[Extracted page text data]
──────────

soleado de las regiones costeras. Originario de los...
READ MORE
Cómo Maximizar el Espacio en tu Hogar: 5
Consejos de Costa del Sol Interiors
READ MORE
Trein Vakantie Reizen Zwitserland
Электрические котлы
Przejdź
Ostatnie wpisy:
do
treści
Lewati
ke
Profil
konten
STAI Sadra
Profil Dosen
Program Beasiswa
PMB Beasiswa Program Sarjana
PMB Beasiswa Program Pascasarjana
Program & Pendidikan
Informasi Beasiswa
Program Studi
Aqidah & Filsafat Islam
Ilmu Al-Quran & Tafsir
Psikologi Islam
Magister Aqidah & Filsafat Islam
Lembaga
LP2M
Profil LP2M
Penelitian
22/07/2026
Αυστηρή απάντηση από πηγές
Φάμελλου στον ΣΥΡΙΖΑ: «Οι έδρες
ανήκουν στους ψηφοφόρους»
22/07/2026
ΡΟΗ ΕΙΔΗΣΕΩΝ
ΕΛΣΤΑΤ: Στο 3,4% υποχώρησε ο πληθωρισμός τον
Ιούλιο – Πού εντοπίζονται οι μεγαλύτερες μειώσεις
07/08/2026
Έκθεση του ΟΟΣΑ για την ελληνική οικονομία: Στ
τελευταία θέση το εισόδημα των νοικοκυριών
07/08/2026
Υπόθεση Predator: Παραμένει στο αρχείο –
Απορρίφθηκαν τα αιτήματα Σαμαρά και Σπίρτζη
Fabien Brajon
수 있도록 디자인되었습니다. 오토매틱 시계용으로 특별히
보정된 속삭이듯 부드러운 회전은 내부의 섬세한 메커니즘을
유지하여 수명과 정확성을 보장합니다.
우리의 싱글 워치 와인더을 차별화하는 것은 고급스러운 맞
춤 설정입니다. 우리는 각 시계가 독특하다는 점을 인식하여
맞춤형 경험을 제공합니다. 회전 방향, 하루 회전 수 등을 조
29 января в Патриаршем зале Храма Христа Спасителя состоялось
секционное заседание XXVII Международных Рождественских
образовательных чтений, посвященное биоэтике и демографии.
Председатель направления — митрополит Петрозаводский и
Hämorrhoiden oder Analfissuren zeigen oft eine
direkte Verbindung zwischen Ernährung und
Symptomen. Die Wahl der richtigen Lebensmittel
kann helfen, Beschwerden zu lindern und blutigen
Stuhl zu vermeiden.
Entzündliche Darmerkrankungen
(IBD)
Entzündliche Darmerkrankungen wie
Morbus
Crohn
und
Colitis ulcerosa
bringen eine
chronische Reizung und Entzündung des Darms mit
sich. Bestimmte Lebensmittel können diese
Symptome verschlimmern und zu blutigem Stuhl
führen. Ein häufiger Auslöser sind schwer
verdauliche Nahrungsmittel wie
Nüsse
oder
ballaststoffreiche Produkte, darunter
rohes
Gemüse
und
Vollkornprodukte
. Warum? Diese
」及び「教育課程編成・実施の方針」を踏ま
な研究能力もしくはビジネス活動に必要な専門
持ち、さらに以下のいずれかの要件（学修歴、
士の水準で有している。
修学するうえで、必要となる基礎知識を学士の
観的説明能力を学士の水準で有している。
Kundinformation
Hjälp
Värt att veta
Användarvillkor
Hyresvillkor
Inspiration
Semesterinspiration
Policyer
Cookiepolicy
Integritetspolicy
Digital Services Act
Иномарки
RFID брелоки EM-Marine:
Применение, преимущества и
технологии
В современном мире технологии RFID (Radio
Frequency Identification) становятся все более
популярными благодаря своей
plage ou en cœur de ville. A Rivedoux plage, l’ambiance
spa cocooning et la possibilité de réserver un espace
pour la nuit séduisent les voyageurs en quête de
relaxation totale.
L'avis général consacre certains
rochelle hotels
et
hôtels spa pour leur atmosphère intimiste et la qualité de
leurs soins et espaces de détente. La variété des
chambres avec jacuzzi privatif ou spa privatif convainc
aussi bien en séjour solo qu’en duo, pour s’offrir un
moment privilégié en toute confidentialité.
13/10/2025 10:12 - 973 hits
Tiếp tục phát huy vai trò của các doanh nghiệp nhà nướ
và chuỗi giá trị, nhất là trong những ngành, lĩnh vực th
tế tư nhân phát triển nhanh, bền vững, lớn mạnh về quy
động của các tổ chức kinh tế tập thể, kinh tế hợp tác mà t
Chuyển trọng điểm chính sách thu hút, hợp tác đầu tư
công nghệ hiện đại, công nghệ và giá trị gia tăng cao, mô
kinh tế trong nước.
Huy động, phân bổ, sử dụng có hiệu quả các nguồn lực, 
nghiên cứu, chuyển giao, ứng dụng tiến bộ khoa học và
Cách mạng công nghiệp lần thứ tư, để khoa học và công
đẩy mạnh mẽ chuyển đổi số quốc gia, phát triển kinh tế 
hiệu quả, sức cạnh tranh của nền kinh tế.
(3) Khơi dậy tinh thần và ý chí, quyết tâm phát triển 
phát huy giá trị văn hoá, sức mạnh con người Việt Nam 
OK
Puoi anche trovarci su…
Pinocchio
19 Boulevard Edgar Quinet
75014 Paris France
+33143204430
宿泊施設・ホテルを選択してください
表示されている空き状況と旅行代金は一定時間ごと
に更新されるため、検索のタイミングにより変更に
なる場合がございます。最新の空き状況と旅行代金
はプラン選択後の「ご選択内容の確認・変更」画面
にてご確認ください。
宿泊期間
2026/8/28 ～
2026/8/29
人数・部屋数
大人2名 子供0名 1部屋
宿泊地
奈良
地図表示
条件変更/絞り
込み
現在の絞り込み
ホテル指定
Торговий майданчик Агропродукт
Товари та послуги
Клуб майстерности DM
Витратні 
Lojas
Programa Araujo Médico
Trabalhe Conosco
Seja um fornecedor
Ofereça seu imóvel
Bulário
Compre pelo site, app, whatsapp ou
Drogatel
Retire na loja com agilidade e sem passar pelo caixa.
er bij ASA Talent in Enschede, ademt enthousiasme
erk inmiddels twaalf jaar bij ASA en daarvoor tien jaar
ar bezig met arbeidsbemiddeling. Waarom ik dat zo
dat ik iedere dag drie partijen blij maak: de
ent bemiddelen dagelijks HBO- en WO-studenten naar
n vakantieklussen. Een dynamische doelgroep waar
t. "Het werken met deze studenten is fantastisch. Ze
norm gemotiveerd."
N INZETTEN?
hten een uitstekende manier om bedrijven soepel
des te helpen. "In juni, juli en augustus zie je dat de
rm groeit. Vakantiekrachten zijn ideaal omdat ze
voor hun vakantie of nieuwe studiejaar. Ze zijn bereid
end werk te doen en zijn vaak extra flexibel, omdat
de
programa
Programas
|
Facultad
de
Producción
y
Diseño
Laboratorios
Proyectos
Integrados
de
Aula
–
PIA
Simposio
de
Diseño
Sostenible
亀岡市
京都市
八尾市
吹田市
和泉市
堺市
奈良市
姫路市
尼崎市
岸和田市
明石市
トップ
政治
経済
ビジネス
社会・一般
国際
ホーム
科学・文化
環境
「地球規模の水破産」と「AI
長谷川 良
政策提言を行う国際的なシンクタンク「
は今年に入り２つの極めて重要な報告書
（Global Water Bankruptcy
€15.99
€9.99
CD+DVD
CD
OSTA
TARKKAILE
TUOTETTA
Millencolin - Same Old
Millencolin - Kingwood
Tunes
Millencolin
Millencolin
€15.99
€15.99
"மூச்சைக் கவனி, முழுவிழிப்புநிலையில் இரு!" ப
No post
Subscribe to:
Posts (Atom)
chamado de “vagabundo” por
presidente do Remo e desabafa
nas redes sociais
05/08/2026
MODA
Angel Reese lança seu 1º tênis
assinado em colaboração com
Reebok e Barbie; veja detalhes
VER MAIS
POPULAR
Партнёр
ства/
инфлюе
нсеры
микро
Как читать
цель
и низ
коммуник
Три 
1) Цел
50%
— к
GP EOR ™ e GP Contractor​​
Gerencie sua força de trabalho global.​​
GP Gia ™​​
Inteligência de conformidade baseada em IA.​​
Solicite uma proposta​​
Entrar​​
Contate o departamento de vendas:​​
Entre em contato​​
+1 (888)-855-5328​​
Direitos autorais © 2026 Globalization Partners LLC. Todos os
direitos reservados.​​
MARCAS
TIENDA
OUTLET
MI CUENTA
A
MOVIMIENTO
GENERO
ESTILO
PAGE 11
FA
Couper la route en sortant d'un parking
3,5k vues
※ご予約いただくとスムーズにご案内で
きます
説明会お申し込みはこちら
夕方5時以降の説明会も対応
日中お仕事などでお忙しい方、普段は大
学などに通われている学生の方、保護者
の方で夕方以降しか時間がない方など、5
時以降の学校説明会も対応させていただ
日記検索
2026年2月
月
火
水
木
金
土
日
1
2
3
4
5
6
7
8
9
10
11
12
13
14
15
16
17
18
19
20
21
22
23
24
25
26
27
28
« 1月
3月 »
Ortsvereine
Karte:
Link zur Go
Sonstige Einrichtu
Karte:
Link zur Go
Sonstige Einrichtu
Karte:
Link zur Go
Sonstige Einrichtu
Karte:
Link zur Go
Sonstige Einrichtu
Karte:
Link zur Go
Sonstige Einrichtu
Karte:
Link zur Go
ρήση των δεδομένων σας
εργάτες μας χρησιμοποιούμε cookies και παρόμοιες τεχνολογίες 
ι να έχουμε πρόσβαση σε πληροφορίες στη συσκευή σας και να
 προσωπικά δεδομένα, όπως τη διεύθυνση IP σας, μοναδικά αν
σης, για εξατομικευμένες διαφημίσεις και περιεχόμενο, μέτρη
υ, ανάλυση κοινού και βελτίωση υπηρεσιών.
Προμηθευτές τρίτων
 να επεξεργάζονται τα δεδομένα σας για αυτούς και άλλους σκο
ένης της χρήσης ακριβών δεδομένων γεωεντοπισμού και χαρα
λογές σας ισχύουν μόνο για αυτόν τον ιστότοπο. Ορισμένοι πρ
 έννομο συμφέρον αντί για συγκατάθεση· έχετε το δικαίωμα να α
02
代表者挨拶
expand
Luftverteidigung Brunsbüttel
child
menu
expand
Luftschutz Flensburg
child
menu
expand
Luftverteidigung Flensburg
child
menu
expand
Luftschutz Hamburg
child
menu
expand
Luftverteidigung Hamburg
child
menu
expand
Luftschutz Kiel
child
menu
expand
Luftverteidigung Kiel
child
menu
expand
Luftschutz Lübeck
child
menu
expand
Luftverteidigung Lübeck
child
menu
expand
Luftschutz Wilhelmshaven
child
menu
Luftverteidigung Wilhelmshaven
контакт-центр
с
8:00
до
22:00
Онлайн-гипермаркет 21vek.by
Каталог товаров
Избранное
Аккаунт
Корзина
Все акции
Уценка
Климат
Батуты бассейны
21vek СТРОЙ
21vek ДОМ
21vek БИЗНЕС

──────────

Task to complete:
Every line of the records containing the word "trong" must appear in the answer.

Reply:
và chuỗi giá trị, nhất là trong những ngành, lĩnh vực th
kinh tế trong nước.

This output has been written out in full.